- What the task asks -
The lines below that include "oder" are to be found and copied.

- Entries provided -

--- --- ---

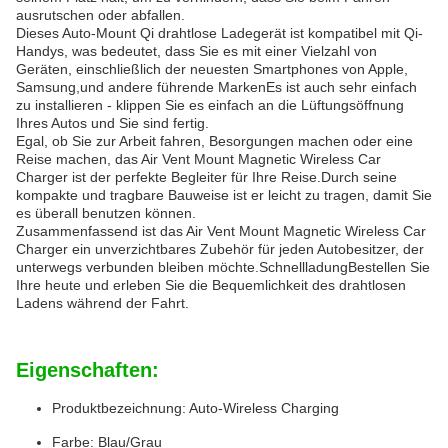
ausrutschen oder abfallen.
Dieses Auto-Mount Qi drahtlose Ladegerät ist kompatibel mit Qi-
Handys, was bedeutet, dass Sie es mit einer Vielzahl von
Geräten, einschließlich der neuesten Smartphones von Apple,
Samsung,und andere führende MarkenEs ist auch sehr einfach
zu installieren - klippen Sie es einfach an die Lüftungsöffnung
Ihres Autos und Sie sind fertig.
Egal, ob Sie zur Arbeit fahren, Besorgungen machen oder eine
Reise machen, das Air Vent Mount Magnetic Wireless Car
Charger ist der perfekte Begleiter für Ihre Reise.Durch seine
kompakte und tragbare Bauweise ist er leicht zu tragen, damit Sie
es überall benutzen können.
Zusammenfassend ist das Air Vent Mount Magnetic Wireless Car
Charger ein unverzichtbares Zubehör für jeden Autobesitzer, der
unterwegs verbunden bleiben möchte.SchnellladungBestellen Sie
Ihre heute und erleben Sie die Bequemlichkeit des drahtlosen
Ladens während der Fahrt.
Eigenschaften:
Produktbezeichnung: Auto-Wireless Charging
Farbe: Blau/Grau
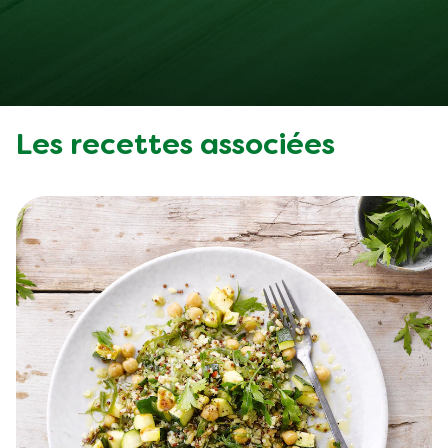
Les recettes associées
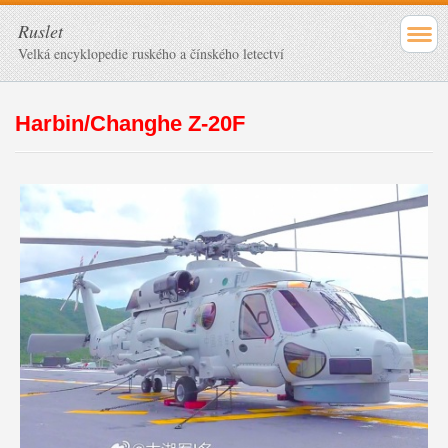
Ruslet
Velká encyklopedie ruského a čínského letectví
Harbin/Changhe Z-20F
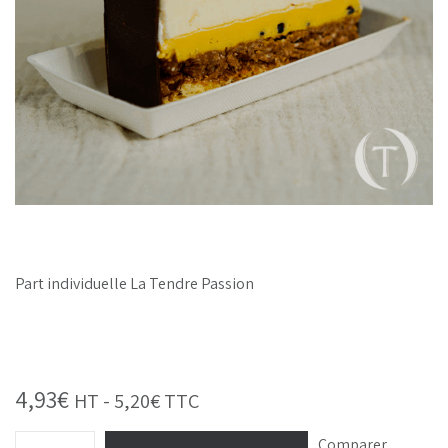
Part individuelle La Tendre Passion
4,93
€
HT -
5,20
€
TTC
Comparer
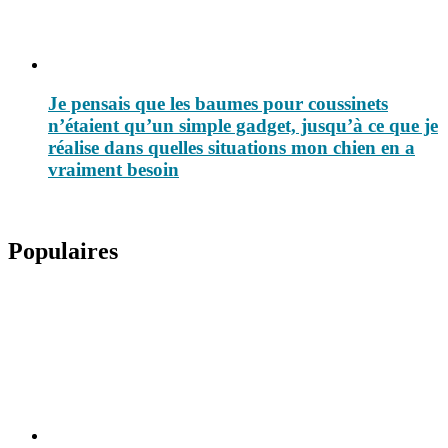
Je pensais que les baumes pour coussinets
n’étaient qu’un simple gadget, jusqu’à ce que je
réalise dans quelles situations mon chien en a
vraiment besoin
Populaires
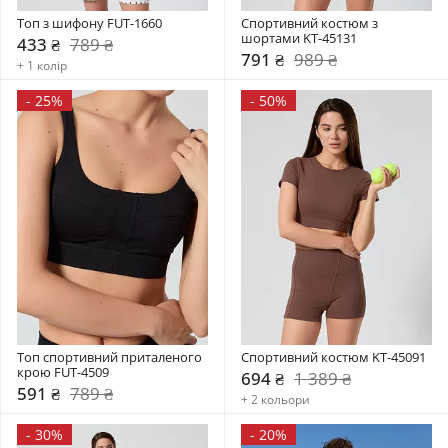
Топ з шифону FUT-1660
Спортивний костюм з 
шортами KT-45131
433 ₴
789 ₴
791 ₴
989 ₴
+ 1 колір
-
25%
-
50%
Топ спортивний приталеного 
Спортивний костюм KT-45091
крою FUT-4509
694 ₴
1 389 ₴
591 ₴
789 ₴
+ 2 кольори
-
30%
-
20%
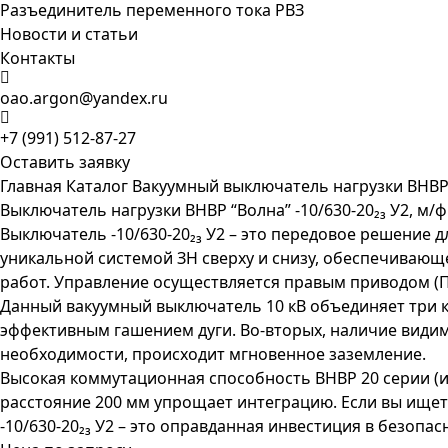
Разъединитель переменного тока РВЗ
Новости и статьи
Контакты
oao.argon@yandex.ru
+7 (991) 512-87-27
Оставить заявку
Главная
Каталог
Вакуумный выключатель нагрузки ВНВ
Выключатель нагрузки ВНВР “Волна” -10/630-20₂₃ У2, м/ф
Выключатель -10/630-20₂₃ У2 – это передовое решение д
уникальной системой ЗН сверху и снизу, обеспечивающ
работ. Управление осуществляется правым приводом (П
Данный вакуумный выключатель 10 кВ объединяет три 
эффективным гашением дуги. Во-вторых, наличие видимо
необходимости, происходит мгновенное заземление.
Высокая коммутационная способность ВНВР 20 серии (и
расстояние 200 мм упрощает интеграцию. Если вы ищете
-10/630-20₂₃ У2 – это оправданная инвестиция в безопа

--- --- ---

- Exercise result -
ausrutschen oder abfallen.
Egal, ob Sie zur Arbeit fahren, Besorgungen machen oder eine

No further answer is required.